Dataframe-based interactive knowledge graph construction

Project description

maplib: High-performance RDF knowledge graph construction, SHACL validation, SPARQL and Datalog in Python

maplib is written in Rust, it is built on Apache Arrow using Pola.rs and uses libraries from Oxigraph for handling linked data as well as parsing SPARQL queries.

maplib allows you to leverage your existing skills with Pandas or Polars to extract and wrangle data from existing databases and spreadsheets, before applying simple templates to them to build a knowledge graph. You can also read knowledge graphs extremely quickly from a wide variety of serialization formats. Using the built-in SPARQL, SHACL and Datalog engines means you can query, inspect, enrich and validate and then serialize the knowledge graph immediately. All query results are Polars Dataframes that are transferred zero-copy from Rust to Python. Currently, maplib is in-memory and supports around 100M triples on 32GB of RAM.

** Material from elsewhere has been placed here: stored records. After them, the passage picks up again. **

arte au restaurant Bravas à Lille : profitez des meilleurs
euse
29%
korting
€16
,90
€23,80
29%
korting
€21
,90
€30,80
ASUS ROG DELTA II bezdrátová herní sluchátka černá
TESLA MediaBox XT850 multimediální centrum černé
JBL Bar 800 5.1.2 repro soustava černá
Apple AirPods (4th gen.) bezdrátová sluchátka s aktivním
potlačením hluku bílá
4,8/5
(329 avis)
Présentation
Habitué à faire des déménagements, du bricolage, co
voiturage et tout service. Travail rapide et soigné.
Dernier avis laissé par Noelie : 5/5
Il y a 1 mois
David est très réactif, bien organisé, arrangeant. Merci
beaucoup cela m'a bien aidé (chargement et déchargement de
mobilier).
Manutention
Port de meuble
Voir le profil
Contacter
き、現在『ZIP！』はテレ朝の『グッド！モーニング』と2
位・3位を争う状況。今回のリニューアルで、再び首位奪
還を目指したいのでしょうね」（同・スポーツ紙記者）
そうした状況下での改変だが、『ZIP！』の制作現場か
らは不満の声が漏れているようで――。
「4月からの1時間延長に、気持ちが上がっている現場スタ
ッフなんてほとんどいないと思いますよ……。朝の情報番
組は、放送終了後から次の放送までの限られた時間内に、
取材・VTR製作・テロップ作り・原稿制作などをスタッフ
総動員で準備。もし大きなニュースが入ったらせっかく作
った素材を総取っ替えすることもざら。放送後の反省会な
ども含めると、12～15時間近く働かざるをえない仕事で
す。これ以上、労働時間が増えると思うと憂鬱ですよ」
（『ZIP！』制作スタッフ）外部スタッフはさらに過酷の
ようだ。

The core functionality of maplib (mapping, querying, serialization) is open source, but SHACL and Datalog functionality are not. Please send us a message, e.g. on LinkedIn (search for Data Treehouse) or on email (magnus at data-treehouse.com) if you want to try out these features. See our roadmap for upcoming features.

Installing

The package is published on PyPi and the API documented here:

pip install maplib

Model

We can easily map DataFrames to RDF-graphs using the Python library. Below is a reproduction of the example in the paper [1]. Assume that we have a DataFrame given by:

import polars as pl
pl.Config.set_fmt_str_lengths(150)

pi = "https://github.com/DataTreehouse/maplib/pizza#"
df = pl.DataFrame({
    "p":[pi + "Hawaiian", pi + "Grandiosa"],
    "c":[pi + "CAN", pi + "NOR"],
    "ings": [[pi + "Pineapple", pi + "Ham"],
             [pi + "Pepper", pi + "Meat"]]
})
print(df)

That is, our DataFrame is:

p c ings
str str list[str]
"https://.../pizza#Hawaiian" "https://.../maplib/pizza#CAN" [".../pizza#Pineapple", ".../pizza#Ham"]
"https://.../pizza#Grandiosa" "https://.../maplib/pizza#NOR" [".../pizza#Pepper", ".../pizza#Meat"]

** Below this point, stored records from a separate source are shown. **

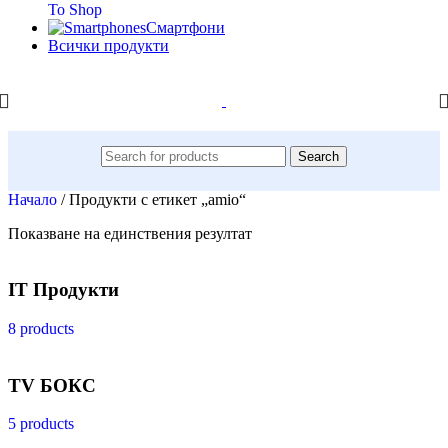
To Shop
Смартфони
Всички продукти
Search
Начало
/
Продукти с етикет „amio“
Показване на единствения резултат
IT Продукти
8 products
TV БОКС
5 products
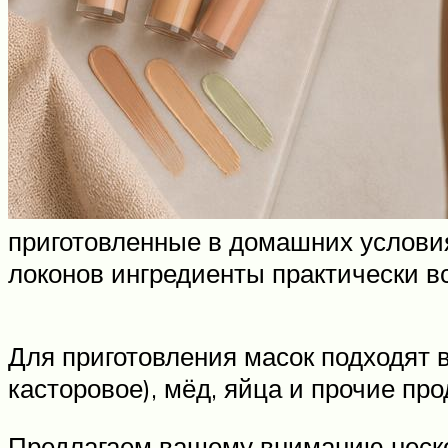
приготовленные в домашних условия
локонов ингредиенты практически вс
Для приготовления масок подходят 
касторовое), мёд, яйца и прочие про
Предлагаем вашему вниманию неско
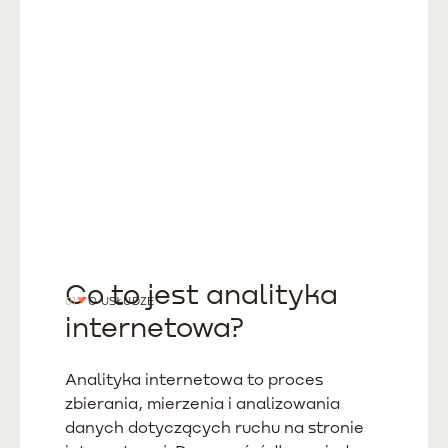
Co to jest analityka
01
O USŁUDZE
internetowa?
Analityka internetowa to proces
zbierania, mierzenia i analizowania
danych dotyczących ruchu na stronie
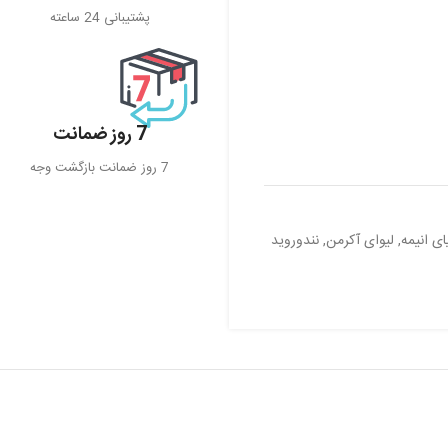
پشتیبانی 24 ساعته
7 روز ضمانت
7 روز ضمانت بازگشت وجه
ای انیمه
,
لیوای آکرمن
,
نندوروید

Then we can define a OTTR template, and create our knowledge graph by expanding this template with our DataFrame as input:

from maplib import Model, Prefix, Template, Argument, Parameter, Variable, RDFType, Triple, a
pi = Prefix(pi)

p_var = Variable("p")
c_var = Variable("c")
ings_var = Variable("ings")

template = Template(
    iri= pi.suf("PizzaTemplate"),
    parameters= [
        Parameter(variable=p_var, rdf_type=RDFType.IRI()),
        Parameter(variable=c_var, rdf_type=RDFType.IRI()),
        Parameter(variable=ings_var, rdf_type=RDFType.Nested(RDFType.IRI()))
    ],
    instances= [
        Triple(p_var, a, pi.suf("Pizza")),
        Triple(p_var, pi.suf("fromCountry"), c_var),
        Triple(
            p_var, 
            pi.suf("hasIngredient"), 
            Argument(term=ings_var, list_expand=True), 
            list_expander="cross")
    ]
)

m = Model()
m.map(template, df)
hpizzas = """
    PREFIX pi:<https://github.com/DataTreehouse/maplib/pizza#>
    CONSTRUCT { ?p a pi:HeterodoxPizza } 
    WHERE {
        ?p a pi:Pizza .
        ?p pi:hasIngredient pi:Pineapple .
    }"""
m.insert(hpizzas)
return m

We can immediately query the mapped knowledge graph:

m.query("""
PREFIX pi:<https://github.com/DataTreehouse/maplib/pizza#>
SELECT ?p ?i WHERE {
?p a pi:Pizza .
?p pi:hasIngredient ?i .
}
""")

The query gives the following result (a DataFrame):

p i
str str
"https://.../pizza#Grandiosa" "https://.../pizza#Meat"
"https://.../pizza#Grandiosa" "https://.../pizza#Pepper"
"https://.../pizza#Hawaiian" "https://.../pizza#Pineapple"
"https://.../pizza#Hawaiian" "https://.../pizza#Ham"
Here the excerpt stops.